Wednesday, July 6, 2011

Les Nombres d'Or: Tubereuse and Amber

It takes some time to get to know perfumes by Mona di Orio and even then, you cannot say for sure they aren't going to surprise you sometime in the near future.
I've been happily testing the Nombres d'Or line and I love them all. Some more, some just a little bit less, but if I had them all, I would happily wear them. As I don't see that happening any time in the near (or even distant) future, I'll give my samples all my love. (btw, I ordered mine from Aus Liebe zum Duft and they might seem expensive but they are also big). :)


Notes: pink pepper, bergamot from Calabria, green leaves, Indian tuberose absolute, Siamese benzoin, heliotrope, amber, coconut milk, musk

Honestly, I really shouldn't be reviewing any tuberose perfumes. So far, I haven't encountered a single one I didn't like. Tuberose is one note I cannot get enough of and I enjoy it immensely.
In this case, I'm happy to say, I found one that would work great in my collection, as it's a refreshing, green tuberose. In the beginning.
It's lightly sharp on the nose due to the pink pepper and citrus, and greenery is there too, hiding the tuberose  bathing in the coconut milk. At no point in development does tuberose take over and the greenery remains there, not perhaps as obvious as in the beginning but there to make this tuberose light for wearing and something tuberose haters might give a go.
Also, it made me realize how wonderfully (for me) tuberose works with coconut (this is not the first perfume where the pair is featured but perhaps the most obvious one). Which brought me to the idea that perhaps Love Coco and Vamp a NY might work well together...  Hmmm, I should give it a try...
(of course, if it doesn't work out great, I'll never mention it here and I'll just pretend I didn't try it) ;)

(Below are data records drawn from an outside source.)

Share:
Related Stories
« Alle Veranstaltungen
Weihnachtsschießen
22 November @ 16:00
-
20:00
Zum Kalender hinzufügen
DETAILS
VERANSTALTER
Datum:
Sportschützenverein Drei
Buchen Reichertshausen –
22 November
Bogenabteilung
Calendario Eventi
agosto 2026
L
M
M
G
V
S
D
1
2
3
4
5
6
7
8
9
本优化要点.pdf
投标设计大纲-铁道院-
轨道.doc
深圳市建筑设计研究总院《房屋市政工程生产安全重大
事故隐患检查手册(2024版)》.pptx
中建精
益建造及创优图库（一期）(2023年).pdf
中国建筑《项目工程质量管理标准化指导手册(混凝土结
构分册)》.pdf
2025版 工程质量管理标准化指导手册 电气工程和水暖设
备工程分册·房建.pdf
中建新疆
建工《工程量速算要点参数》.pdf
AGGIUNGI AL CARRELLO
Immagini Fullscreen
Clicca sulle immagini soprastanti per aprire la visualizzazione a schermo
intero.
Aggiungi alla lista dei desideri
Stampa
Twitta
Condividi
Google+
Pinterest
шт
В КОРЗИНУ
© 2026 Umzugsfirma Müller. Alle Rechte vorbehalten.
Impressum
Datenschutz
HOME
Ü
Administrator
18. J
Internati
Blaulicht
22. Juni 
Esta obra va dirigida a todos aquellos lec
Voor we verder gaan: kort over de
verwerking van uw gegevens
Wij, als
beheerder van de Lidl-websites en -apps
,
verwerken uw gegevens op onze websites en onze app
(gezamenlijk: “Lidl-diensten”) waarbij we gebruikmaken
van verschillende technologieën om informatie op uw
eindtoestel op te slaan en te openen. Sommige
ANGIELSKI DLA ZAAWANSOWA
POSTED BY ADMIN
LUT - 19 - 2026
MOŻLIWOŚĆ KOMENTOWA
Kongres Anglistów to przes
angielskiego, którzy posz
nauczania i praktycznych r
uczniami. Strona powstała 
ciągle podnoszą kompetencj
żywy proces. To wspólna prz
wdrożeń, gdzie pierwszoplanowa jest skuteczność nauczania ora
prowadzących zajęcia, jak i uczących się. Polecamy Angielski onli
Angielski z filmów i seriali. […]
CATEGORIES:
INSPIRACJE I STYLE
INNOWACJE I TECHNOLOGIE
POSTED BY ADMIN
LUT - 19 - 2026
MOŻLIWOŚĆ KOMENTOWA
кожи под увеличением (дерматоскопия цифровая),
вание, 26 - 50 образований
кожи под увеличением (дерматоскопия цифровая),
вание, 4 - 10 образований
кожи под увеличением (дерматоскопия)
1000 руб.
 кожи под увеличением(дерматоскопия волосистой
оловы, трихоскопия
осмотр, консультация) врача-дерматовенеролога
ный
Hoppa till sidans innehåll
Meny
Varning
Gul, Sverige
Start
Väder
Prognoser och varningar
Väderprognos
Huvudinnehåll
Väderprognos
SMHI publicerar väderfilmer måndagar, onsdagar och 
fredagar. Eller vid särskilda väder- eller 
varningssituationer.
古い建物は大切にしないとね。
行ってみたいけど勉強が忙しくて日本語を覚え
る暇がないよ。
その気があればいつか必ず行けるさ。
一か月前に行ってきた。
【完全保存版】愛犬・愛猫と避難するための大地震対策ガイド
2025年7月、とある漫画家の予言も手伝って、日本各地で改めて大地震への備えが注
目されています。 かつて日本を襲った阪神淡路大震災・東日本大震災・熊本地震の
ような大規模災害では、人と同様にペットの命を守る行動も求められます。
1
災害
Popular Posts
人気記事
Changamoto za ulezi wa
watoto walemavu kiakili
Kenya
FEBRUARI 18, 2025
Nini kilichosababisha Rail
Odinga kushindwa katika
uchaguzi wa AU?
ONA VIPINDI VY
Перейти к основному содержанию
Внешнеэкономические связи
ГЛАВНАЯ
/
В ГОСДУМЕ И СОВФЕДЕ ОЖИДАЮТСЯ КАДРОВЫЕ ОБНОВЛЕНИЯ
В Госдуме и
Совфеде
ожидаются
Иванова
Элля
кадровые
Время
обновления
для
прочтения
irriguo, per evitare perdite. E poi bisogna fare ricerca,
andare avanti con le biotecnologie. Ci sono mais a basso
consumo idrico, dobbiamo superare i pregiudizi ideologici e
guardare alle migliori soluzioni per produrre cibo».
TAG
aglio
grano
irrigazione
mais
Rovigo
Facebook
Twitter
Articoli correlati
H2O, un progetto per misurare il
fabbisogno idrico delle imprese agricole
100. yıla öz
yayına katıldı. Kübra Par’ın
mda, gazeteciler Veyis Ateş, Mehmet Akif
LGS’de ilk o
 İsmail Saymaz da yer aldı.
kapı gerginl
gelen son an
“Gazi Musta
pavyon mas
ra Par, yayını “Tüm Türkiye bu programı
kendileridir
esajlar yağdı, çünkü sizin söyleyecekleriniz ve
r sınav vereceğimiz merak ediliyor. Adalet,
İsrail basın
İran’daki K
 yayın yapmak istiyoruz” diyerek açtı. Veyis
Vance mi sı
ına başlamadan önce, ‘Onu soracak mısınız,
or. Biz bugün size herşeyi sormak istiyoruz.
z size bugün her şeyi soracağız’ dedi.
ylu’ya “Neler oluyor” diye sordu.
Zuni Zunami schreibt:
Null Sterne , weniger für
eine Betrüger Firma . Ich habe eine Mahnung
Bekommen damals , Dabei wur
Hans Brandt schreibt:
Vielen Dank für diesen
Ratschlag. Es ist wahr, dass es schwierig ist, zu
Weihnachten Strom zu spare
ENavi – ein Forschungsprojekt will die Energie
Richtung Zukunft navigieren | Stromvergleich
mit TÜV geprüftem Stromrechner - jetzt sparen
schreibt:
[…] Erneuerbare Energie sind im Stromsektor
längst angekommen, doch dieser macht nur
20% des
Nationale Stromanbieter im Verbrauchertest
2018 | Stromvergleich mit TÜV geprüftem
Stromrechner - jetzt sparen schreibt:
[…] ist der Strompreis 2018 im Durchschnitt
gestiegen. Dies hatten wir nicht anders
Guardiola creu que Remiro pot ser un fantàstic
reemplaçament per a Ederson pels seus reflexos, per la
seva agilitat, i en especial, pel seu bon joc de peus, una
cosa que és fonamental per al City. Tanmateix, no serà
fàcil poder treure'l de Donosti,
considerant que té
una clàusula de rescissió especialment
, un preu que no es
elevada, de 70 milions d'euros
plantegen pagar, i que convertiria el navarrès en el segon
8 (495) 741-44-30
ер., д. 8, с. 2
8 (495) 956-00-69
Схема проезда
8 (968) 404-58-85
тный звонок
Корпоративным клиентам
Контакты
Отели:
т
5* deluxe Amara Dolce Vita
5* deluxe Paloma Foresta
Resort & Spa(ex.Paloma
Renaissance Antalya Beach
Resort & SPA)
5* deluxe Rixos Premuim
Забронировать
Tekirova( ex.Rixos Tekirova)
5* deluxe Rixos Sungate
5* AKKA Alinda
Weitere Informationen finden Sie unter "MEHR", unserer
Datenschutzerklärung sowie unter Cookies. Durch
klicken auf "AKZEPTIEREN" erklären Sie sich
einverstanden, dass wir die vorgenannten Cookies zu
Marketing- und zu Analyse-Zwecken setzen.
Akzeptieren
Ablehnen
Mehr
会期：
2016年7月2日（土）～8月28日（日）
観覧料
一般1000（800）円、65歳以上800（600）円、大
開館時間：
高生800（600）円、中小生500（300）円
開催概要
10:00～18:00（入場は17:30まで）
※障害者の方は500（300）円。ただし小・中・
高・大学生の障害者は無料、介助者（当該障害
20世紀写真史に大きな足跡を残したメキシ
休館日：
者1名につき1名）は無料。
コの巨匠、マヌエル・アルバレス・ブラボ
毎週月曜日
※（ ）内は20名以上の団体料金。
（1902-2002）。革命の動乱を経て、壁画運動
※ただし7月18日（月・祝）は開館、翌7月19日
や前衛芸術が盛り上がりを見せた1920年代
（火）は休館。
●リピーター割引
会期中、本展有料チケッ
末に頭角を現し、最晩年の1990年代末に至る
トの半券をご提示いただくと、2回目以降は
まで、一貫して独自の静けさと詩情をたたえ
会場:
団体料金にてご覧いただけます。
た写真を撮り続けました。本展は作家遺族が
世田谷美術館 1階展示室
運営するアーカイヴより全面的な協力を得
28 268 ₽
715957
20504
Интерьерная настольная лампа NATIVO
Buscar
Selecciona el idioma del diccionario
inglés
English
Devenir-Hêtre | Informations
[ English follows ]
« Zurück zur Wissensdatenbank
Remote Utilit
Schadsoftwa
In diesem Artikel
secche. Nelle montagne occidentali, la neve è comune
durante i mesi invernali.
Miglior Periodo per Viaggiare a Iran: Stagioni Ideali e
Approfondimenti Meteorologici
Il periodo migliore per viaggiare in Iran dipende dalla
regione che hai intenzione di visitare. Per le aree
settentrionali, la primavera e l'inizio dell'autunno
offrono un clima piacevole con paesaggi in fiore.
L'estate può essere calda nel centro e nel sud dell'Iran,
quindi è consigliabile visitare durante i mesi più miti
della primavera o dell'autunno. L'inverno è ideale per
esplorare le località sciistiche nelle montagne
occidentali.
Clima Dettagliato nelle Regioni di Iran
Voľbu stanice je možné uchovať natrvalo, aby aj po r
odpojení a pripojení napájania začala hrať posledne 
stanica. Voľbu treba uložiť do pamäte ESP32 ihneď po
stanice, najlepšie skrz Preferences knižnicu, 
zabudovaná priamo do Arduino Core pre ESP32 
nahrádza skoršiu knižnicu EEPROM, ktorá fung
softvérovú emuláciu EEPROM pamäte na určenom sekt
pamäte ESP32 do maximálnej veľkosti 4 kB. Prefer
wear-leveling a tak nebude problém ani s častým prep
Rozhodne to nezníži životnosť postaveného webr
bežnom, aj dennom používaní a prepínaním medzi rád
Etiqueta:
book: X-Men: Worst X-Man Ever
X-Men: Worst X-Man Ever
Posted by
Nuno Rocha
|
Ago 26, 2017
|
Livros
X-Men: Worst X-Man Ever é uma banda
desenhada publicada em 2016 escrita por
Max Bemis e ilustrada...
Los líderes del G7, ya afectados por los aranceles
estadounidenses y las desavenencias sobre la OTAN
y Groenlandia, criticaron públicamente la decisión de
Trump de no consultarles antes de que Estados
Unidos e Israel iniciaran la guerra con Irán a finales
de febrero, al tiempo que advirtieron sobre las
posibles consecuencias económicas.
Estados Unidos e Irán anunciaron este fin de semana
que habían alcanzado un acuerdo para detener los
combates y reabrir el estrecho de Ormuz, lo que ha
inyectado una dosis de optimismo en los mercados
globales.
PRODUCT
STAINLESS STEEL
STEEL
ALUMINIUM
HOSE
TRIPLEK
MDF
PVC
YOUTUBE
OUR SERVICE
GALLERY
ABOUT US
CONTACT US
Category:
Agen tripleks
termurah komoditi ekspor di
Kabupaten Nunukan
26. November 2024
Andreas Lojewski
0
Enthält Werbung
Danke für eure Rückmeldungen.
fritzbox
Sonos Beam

Notes: Cedarwood from Atlas, Ylang-ylang from Comores, Benzoin, Tolu, Absolu Vanilla Madagascar

As much as I could tell the notes in Tubereuse, I can't really say the same for Ambre.
It smells like the epitome amber. Lightly sweet, lightly burned, vanillic, somewhat musky and for a little while powdery. Ok, so that last part might not sound like amber, but it works for me (and I'm not a fan of powderiness).
Of all my ideas as to what might work to provide powderiness, none of them appear in the notes.
Anyway, my boyfriend assures me I'm wrong, but I smell similarities between Ambre and the drydown of Shalimar (which is a very good thing in my opinion).
This amber has me baffled. Each time I smell it, I smell something different and it's all good. :)
It's just a great, lightly burned and woody amber. There would definitely be a place for it in my collection.

Like Birgit says, there is always a place for another amber.